* [TRY IT]: Looking at the listing beneath, work out how many lines hold "this" and report only that figure.
Segment Open
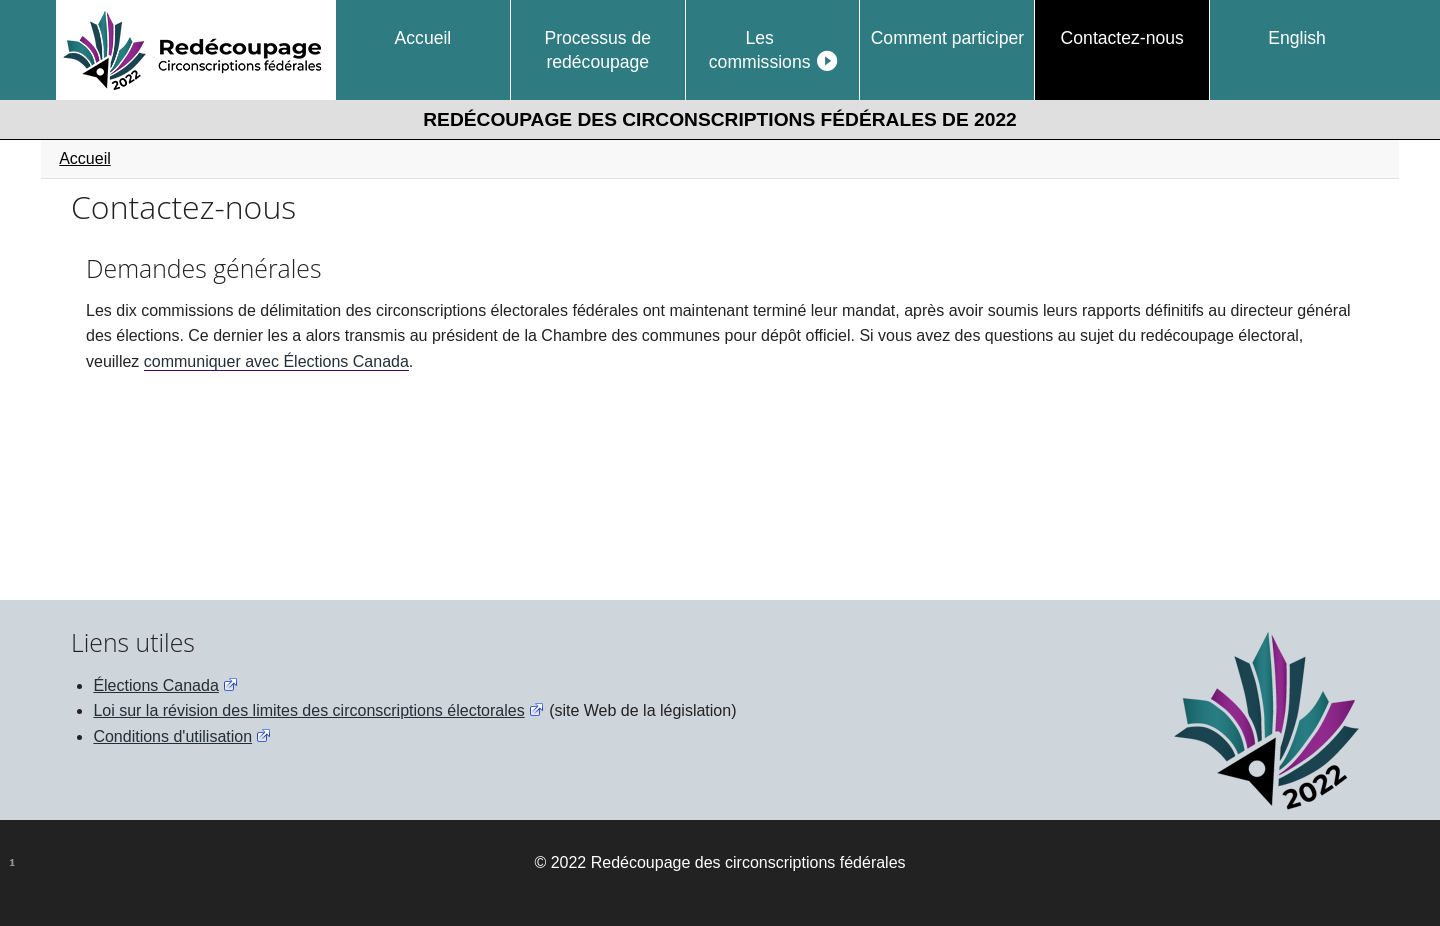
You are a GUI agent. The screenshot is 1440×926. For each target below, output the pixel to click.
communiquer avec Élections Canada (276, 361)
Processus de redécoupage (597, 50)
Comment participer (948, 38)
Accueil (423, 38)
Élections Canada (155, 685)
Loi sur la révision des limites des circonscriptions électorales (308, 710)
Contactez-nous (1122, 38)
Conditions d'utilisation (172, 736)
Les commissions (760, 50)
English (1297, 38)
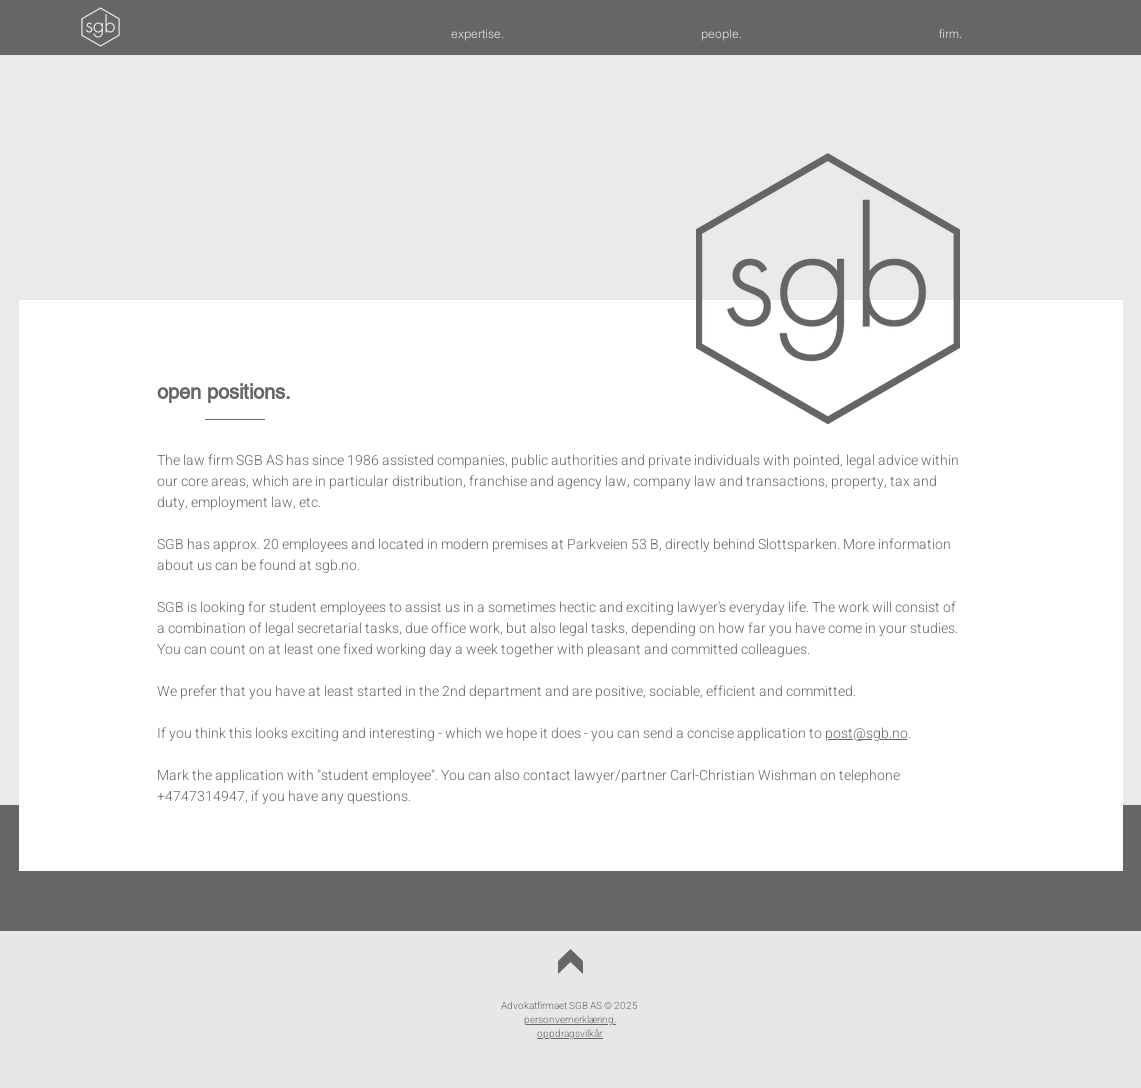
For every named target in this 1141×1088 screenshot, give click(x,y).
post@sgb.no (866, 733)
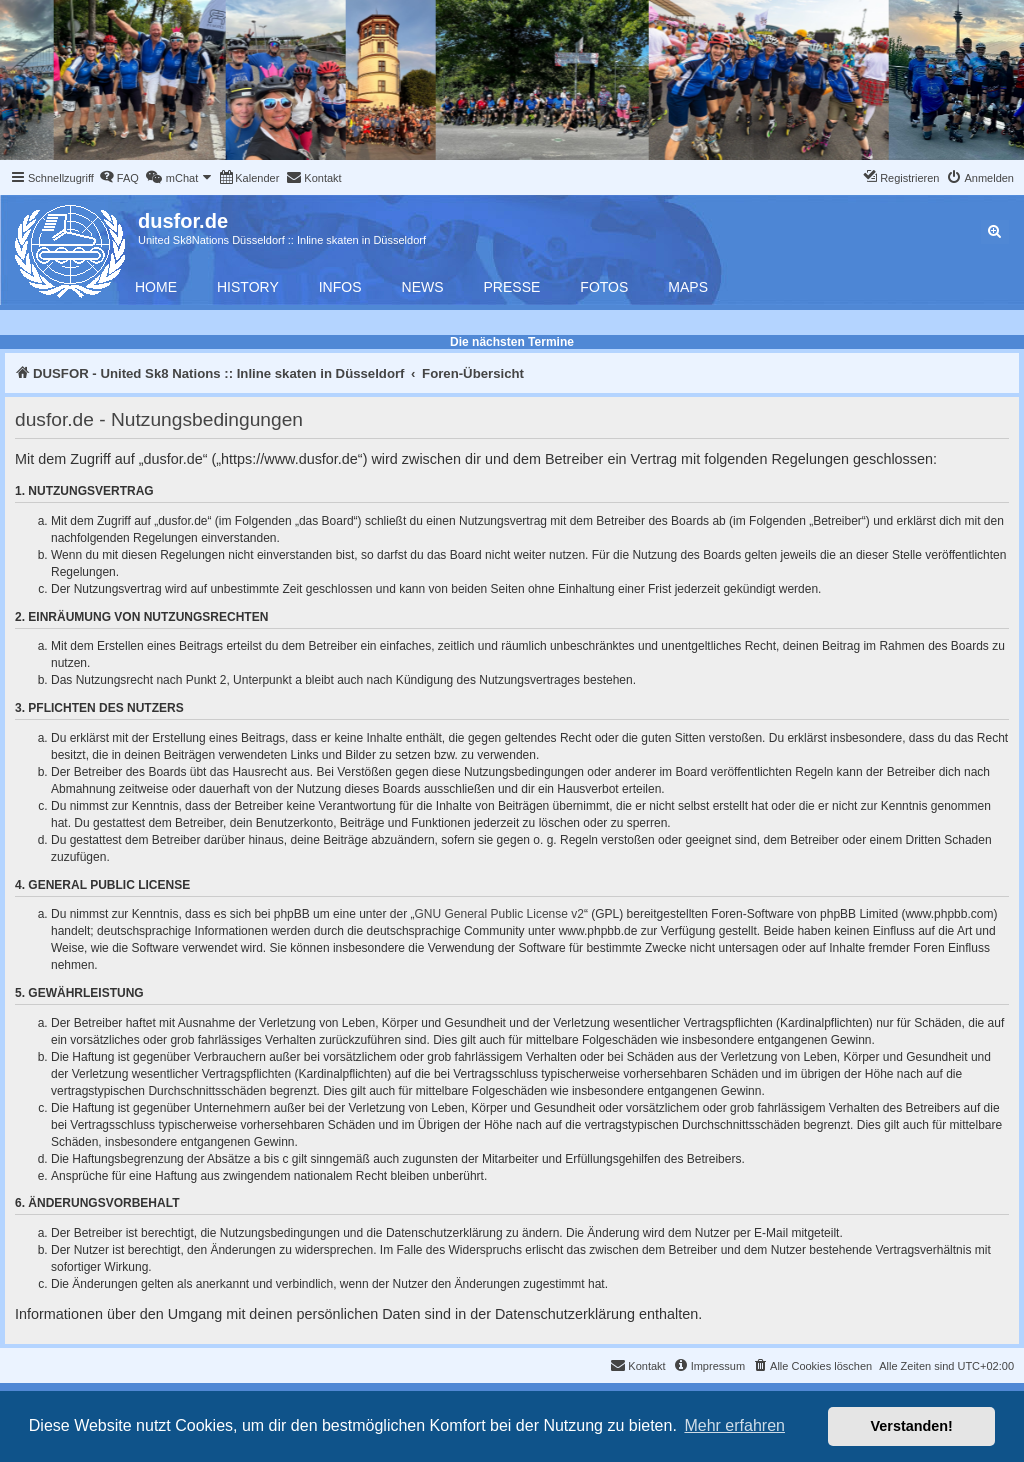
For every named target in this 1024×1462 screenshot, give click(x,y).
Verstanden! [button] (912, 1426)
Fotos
Segment Closed
* [SOLUTION TO THE EXERCISE]: 2